Les températures maximales relevées dans l'Est sont restées très élevées dimanche, entre 35 et 39 degrés. Un record de chaleur datant de plus de 60 ans avait déjà été battu samedi à Strasbourg où l'on a relevé 38,3° contre 37,4° le 2 juillet 1952.

L'épuisement, "un cas emblématique". Selon le correspondant d'Europe1 dans l'est de la France, il y a eu trois hospitalisations en réanimation à Metz, une à Strasbourg. Le chef des urgences au CHU de Strasbourg, Pascal Bilbaut, a expliqué au micro d'Europe1 que les personnes hospitalisées à cause de la canicule étaient souvent des personnes âgées : "le cas le plus emblématique, c'est l'épuisement", a t-il dit. "A ma connaissance, il n'y a pas eu de décès lié à la canicule mais c'est encore tôt pour le dire parce qu'il y a des personnes qui sont hospitalisées et qui ne passeront pas", a-t-il estimé. "A un moment donné, on est fragile quand on est nonagénaire", a-t-il souligné. 
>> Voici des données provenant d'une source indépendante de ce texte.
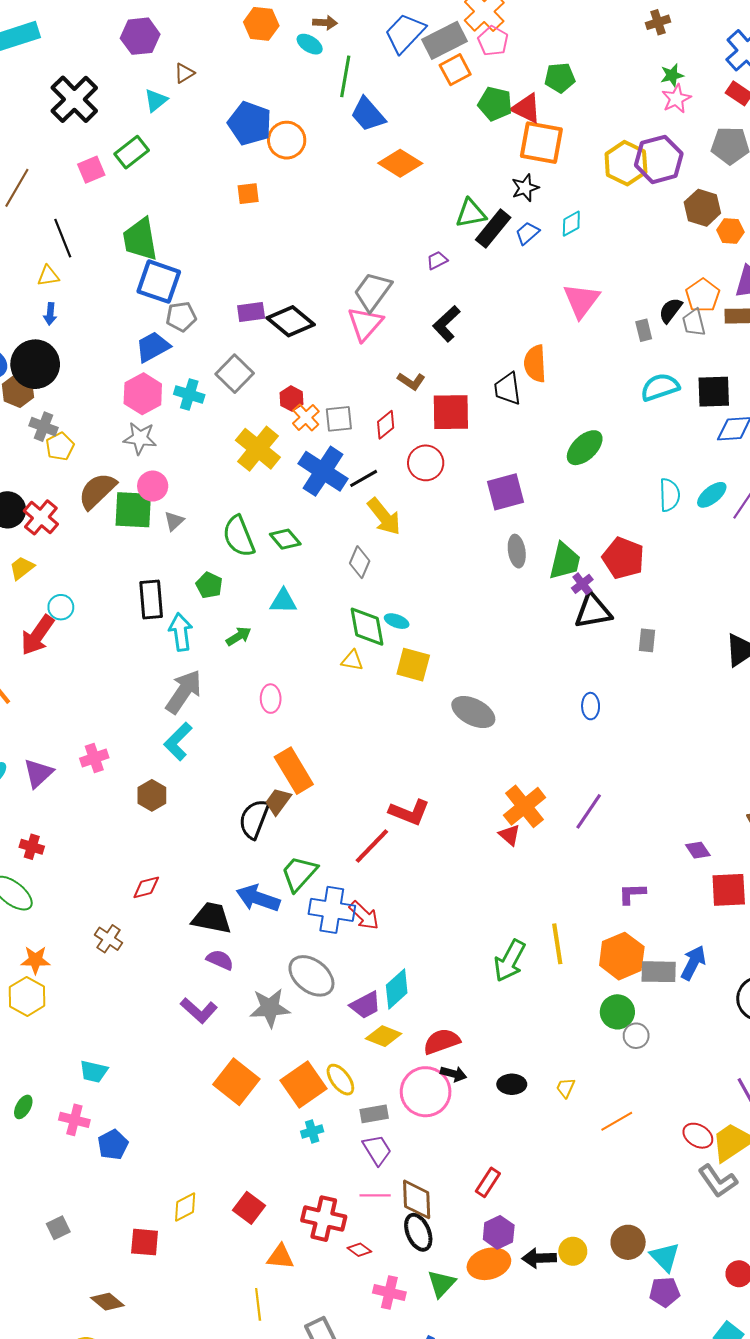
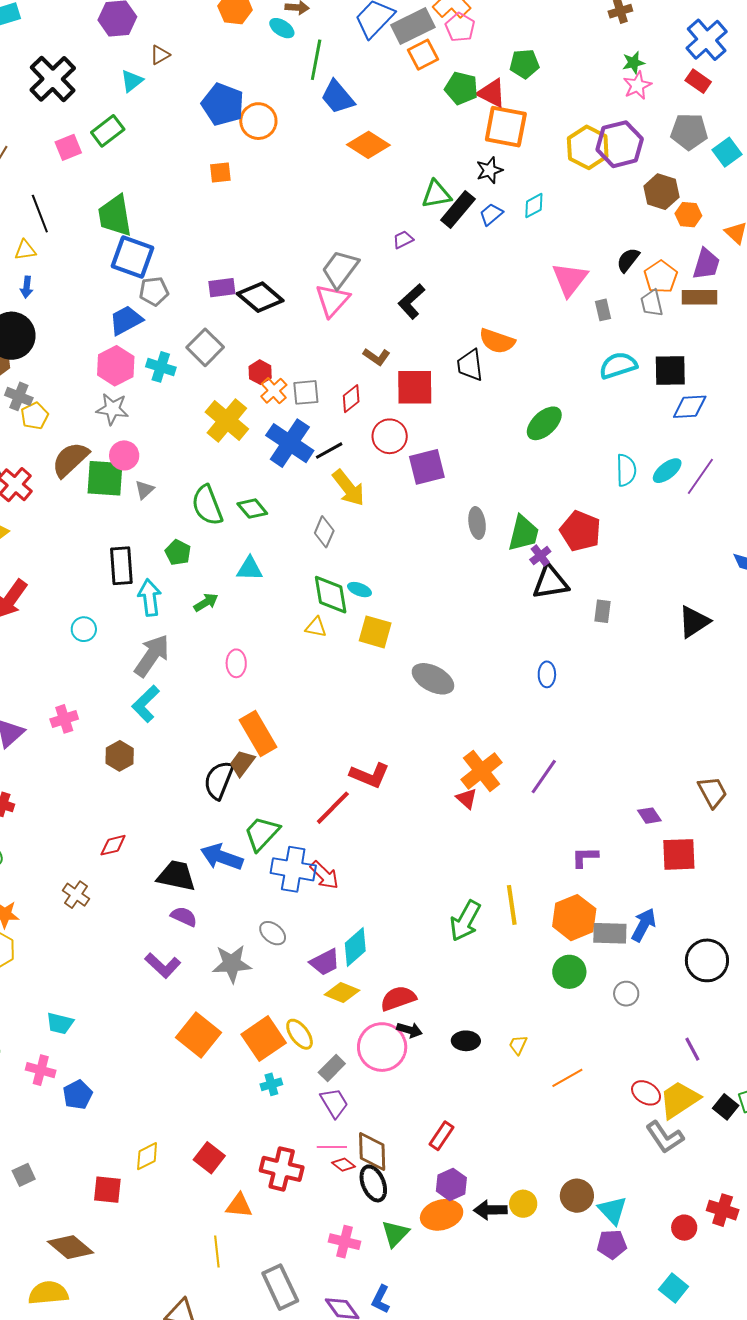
pink triangle: (581, 300) -> (570, 279), moved
black semicircle: (670, 310) -> (628, 260), moved
orange semicircle: (535, 364) -> (497, 341), turned -69
purple square: (505, 492) -> (427, 467), moved
cyan circle: (61, 607) -> (84, 629), moved
gray ellipse: (311, 976) -> (273, 933), size x0.6
gray circle: (636, 1036) -> (626, 994), moved
gray rectangle: (374, 1114) -> (332, 1068), turned -36
red diamond: (359, 1250) -> (344, 1165), moved
brown diamond: (107, 1302) -> (71, 1247), size x1.4

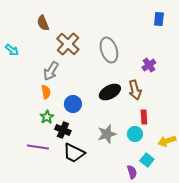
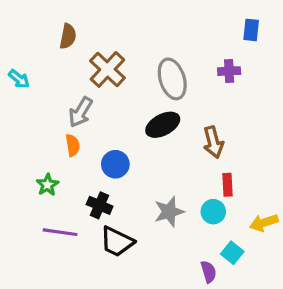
brown semicircle: (43, 23) -> (68, 36), turned -147
purple cross: (149, 65) -> (229, 71), moved, turned 32
black ellipse: (110, 92) -> (163, 125), moved
green star: (47, 117) -> (47, 185), moved

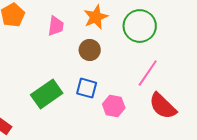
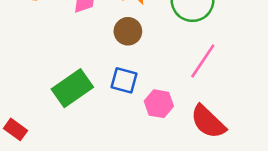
red semicircle: (163, 106) -> (208, 122), moved

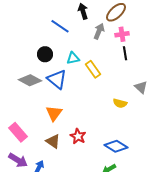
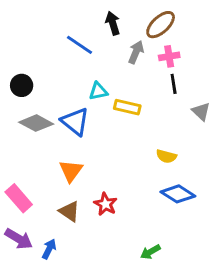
black circle: (45, 54) -> (22, 85), moved
yellow rectangle: (93, 69) -> (127, 107), turned -42
gray triangle: (141, 87) -> (201, 111), moved
blue diamond: (116, 146) -> (178, 194), moved

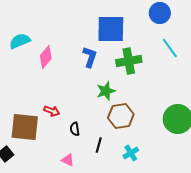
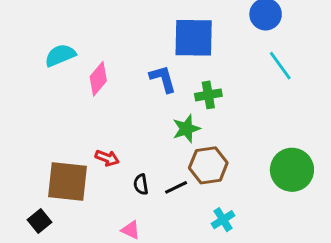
blue L-shape: (90, 57) -> (163, 79), turned -35
green cross: (129, 61) -> (208, 95), moved, size x0.7
black line: (99, 145) -> (176, 187), moved, turned 49

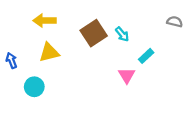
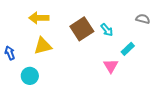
gray semicircle: (175, 22) -> (143, 19), moved

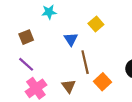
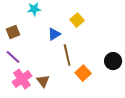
blue triangle: (71, 39) -> (54, 34), turned 32
brown triangle: (69, 86) -> (43, 81), moved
La baisse des températures annoncée en milieu de semaine dans le centre-est du pays ne devrait pas immédiatement désengorger les urgences : après la fin de la canicule, les patients arrivent encore pendant 48 heures à l’hôpital.

Pas de surmortalité à Paris. Dans la capitale, les services d'urgences n'ont pas été débordés par les cas d'hyperthermie et aucune surmortalité n'a été enregistrée, selon Dominique Versini, adjointe à la Mairie de Paris, en charge du plan canicule.